According to local media, the source of the controversy comes from a February 20 incident in Yekaterinburg in which a 15-year-old girl committed suicide by jumping out of the 13th story window of her home. Police found a note in the room she jumped from that read "I can't live anymore," along with four volumes of the Death Note manga. At the time, police investigated if there was any connection between the suicide and the manga.
The manga series has previously been banned in several Chinese schools in 2005 and 2007. Also in 2007, a Tawanese educational bureau asked teachers to be on the lookout for "negative influences" caused by the manga series, but no ban was put in place. In 2010, New Mexico's Albuquerque Public Schools held a hearing about banning the series, but the ban failed the vote.

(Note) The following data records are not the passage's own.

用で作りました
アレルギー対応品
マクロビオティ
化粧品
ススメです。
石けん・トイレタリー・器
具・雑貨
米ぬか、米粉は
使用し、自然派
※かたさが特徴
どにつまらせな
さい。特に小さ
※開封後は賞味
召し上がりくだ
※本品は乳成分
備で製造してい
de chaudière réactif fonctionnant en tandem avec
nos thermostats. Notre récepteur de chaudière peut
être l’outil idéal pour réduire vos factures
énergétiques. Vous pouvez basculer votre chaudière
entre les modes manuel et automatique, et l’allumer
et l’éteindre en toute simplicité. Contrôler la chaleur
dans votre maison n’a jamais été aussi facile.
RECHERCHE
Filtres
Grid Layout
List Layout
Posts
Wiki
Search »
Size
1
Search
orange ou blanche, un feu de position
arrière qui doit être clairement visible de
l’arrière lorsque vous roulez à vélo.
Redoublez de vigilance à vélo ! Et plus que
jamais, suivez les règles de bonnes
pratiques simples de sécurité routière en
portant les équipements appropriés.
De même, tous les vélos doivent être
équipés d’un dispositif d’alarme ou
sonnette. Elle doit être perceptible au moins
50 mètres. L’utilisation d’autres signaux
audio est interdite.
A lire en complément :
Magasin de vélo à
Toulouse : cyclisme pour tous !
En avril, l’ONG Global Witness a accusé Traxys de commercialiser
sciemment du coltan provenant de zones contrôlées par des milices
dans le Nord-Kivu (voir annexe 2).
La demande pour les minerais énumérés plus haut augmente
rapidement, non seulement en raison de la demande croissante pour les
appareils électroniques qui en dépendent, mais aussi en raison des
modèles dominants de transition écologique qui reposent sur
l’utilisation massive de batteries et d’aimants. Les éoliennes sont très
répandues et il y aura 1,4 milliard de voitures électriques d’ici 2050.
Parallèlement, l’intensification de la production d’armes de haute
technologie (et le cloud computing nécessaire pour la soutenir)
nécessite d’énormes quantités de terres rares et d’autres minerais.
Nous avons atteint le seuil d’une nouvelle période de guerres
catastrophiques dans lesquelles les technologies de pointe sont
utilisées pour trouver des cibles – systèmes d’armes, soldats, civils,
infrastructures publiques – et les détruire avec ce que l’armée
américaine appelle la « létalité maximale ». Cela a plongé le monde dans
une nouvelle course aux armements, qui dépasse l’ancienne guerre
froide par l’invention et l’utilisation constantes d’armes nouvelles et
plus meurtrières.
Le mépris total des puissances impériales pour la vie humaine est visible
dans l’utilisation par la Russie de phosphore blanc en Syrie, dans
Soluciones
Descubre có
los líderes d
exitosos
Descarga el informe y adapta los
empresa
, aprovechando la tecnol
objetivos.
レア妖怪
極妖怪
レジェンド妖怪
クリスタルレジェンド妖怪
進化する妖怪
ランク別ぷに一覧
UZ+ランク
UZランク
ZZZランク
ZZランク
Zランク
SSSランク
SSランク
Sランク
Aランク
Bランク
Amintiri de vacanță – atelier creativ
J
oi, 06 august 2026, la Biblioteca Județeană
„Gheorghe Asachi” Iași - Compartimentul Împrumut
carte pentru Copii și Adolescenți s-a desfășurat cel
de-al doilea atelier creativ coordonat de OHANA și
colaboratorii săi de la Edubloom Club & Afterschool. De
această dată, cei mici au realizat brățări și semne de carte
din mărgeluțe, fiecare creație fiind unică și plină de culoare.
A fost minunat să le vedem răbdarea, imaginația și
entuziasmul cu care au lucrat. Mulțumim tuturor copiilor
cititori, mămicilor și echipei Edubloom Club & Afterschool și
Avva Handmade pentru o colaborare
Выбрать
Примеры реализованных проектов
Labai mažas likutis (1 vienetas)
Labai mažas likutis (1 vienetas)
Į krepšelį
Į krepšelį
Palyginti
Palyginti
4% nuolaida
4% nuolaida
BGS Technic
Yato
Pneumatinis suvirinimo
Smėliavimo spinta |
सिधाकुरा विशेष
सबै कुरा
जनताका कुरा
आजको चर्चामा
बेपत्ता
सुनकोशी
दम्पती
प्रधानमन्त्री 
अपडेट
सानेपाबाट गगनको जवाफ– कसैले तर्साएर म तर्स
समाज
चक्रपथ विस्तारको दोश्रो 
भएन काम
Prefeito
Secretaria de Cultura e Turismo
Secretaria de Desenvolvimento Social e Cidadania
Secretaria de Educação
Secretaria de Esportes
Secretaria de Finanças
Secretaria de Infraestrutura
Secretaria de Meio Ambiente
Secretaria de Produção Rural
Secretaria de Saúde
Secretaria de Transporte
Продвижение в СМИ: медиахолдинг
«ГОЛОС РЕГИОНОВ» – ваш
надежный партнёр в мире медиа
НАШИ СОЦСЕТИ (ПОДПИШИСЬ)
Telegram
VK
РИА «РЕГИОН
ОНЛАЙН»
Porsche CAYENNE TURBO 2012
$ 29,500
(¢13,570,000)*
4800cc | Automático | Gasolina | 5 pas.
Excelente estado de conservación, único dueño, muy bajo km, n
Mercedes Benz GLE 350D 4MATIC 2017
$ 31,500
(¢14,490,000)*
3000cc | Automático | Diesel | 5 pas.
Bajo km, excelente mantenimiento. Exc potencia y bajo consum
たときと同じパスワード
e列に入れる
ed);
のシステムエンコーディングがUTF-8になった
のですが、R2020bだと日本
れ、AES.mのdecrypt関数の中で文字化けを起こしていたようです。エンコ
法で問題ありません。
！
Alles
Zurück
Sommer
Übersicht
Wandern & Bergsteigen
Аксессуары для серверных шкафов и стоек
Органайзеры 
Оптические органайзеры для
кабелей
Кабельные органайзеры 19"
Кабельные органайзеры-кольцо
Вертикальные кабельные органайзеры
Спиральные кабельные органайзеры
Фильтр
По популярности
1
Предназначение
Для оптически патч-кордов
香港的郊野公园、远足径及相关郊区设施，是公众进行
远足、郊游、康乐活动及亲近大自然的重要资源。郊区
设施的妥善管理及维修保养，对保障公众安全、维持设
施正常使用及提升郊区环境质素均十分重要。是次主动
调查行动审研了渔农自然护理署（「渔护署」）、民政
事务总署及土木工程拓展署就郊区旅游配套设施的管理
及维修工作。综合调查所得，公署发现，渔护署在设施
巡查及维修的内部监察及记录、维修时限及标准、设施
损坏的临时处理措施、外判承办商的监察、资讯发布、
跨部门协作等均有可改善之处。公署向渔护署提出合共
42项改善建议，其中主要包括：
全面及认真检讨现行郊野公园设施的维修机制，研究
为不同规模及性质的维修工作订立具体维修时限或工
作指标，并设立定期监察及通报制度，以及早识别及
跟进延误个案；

In February 2012, the international radio broadcast service The Voice of Russia posted an article that discussed a possible link between anime and a recent wave of suicides among young people in Russia. In the ten days prior to the original article's posting, six junior high school students committed suicide in Russia. The article noted that most of them had a strong interest in Japanese anime while they came from good families and received good grades.
In November 2012, the British tabloid newspaper Daily Mail reported that a 14-year-old Russian boy committed suicide after seeing a character in the Naruto Shippūden anime die.
UNICEF and The New York Times reports that Russia has the third highest rate — 22 per 100,000 — of teenage suicide after Belarus and Kazakhstan.